Lest I be called an Apple hater, I have 3 Apple TVs in my home, my daily driver is a M2 Ultra Studio with a ProDisplay XDR, and an iPad Pro that shows my calendar and Slack during the day and comes off at night. iPhone, Apple Watch Ultra.
But this is way too worshipful of Apple.
There are lots of failed products in nearly every company’s portfolio.
AirTags were mentioned elsewhere, but I can think of others too. Perfected might be too fuzzy & subjective a term though.

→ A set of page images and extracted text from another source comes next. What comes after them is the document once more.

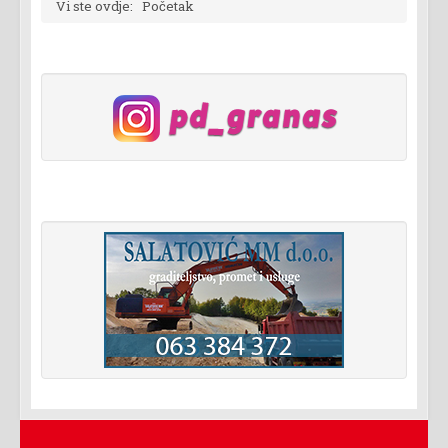
Vi ste ovdje:
Početak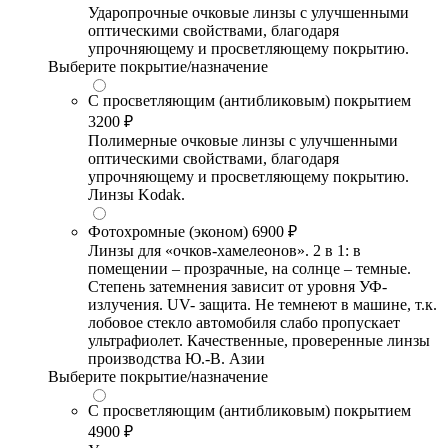
Ударопрочные очковые линзы с улучшенными
оптическими свойствами, благодаря
упрочняющему и просветляющему покрытию.
Выберите покрытие/назначение
С просветляющим (антибликовым) покрытием
3200 ₽
Полимерные очковые линзы с улучшенными
оптическими свойствами, благодаря
упрочняющему и просветляющему покрытию.
Линзы Kodak.
Фотохромные (эконом)
6900 ₽
Линзы для «очков-хамелеонов». 2 в 1: в
помещении – прозрачные, на солнце – темные.
Степень затемнения зависит от уровня УФ-
излучения. UV- защита. Не темнеют в машине, т.к.
лобовое стекло автомобиля слабо пропускает
ультрафиолет. Качественные, проверенные линзы
производства Ю.-В. Азии
Выберите покрытие/назначение
С просветляющим (антибликовым) покрытием
4900 ₽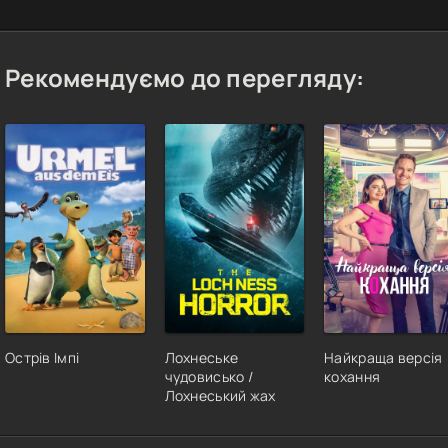
Рекомендуємо до перегляду:
Острів Імпі
Лохнеське
Найкраща версія
чудовисько /
кохання
Лохнеський жах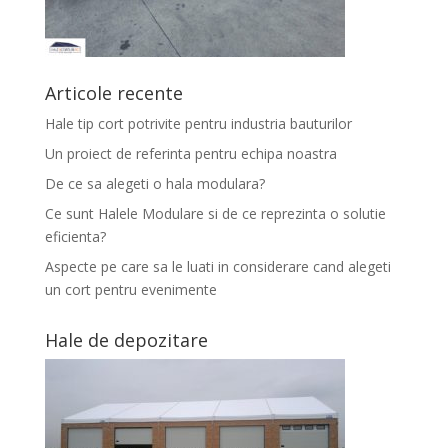
Articole recente
Hale tip cort potrivite pentru industria bauturilor
Un proiect de referinta pentru echipa noastra
De ce sa alegeti o hala modulara?
Ce sunt Halele Modulare si de ce reprezinta o solutie
eficienta?
Aspecte pe care sa le luati in considerare cand alegeti
un cort pentru evenimente
Hale de depozitare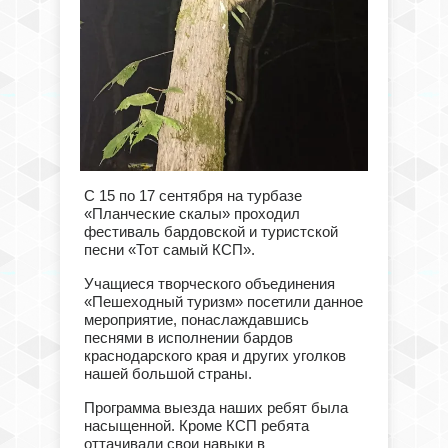
С 15 по 17 сентября на турбазе
«Планческие скалы» проходил
фестиваль бардовской и туристской
песни «Тот самый КСП».
Учащиеся творческого объединения
«Пешеходный туризм» посетили данное
мероприятие, понаслаждавшись
песнями в исполнении бардов
краснодарского края и других уголков
нашей большой страны.
Программа выезда наших ребят была
насыщенной. Кроме КСП ребята
оттачивали свои навыки в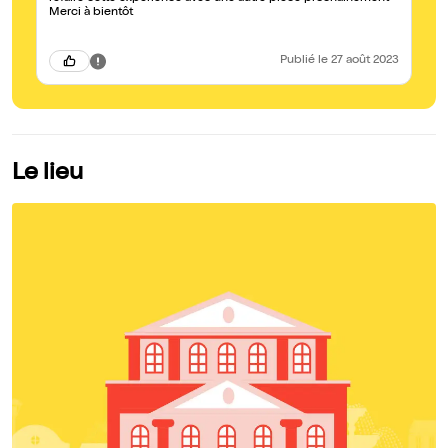
Merci à bientôt
Publié
le 27 août 2023
Le lieu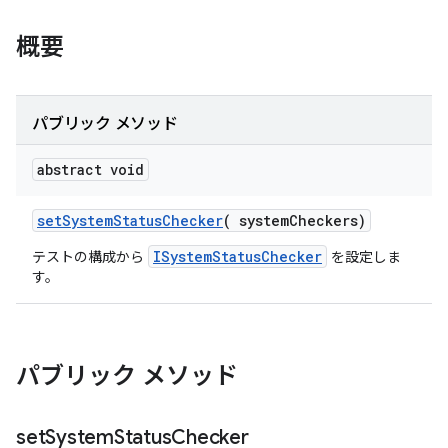
概要
パブリック メソッド
abstract void
set
System
Status
Checker
(
system
Checkers)
ISystemStatusChecker
テストの構成から
を設定しま
す。
パブリック メソッド
set
System
Status
Checker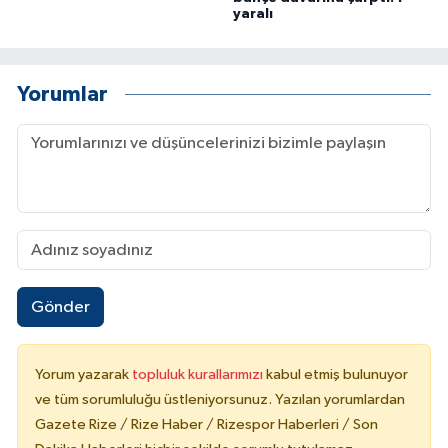
yaralı
Yorumlar
Gönder
Yorum yazarak
topluluk kurallarımızı
kabul etmiş bulunuyor
ve tüm sorumluluğu üstleniyorsunuz. Yazılan yorumlardan
Gazete Rize / Rize Haber / Rizespor Haberleri / Son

Both of which have been absolutely underwhelming if not outright laughable in certain ways.
Apple has done plenty right. These two, which are the closest to the article, are not it.
And then some of its misinterpretations were hilariously bad.
Even now, I get at a technical level that CarPlay and Siri might be separate "apps" (although CarPlay really seems like it should be a service), and as such, might have separate permissions but then you have the comical scenario of:
Being in your car, CarPlay is running and actively navigating you somewhere, and you press your steering wheel voice control button. "Give me directions to the nearest Starbucks" and Siri dutifully replies, "Sorry, I don't know where you are."
If you trust openclaw to file your taxes we are just on radically different levels of risk tolerance.
Apple probably realised they were hugely behind and then spent time hand wringing over whether they remained cautious or got into the brawl. And they decided to watch from the sidelines, buy in some tech, and see how it develops.
So far that looks entirely reasonable as a decision. If Claude wins, for example, apple need only be sure Claude tools work on Mac to avoid losing users, and they can second-move once things are not so chaotic.
I think you repeated their marketing, I don't believe this is actually true.
> And this is probably coming, a few years from now.
Given how often I say "Hey Siri, fast forward", expecting her to skip the audio forward by 30 seconds, and she replies "Calling Troy S" a roofing contractor who quoted some work for me last year, and then just starts calling him without confirmation, which is massively embarassing...
This idea terrifies me.
Happened to me too while being in the car. With every message written by Siri it feels like you need to confirm 2 or 3 times (I think it is only once but again) but it calls happily people from your phone book.
Apple doesn't take proven ones of anything. What they do is arrive at something proven from first principles. Everyone else did it faster because they borrowed, but Apple did it from scratch, with all the detail-oriented UX niceties that entails.
This was more prevalent when Jobs was still around. Apple still has some of that philosophy at its core, but it's been eroding over time (for example with "AI" and now Liquid Ass). They still do their own QA, though, and so on. They're not copying the market, they have their own.
That's a pretty optimistic outlook. All considered, you're not convinced they'll just use it as a platform to sell advertisements and lock-out competitors a-la the App Store "because everyone does it"?
https://xkcd.com/606/
It's a huge, diverse ecosystem of players and that's probably why Android has always gotten the coolest stuff first. But it's also its achilles' heel in some ways.
First Mover effect seems only relevant when goverment warrants are involved. Think radio licenses, medical patents, etc. Everywhere else, being a first mover doesnt seem to correlate like it should to success.
See social media, bitcoin, iOS App Store, blu-ray, Xbox live, and I’m sure more I can’t think of rn.
There are plenty of Android/Windows things that Apple has had for $today-5 years that work the exact same way.
One side isn’t better than the other, it’s really just that they copy each other doing various things at a different pace or arrive at that point in different ways.
Some examples:
- Android is/was years behind on granular permissions, e.g. ability to grant limited photo library access to apps
- Android has no platform-wide equivalent to AirTags
- Hardware-backed key storage (Secure Enclave about 5 years ahead of StrongBox)
- system-wide screen recording
Google has been making their own phone hardware since 2010. And surely they can call up Qualcomm and Samsung if they want to.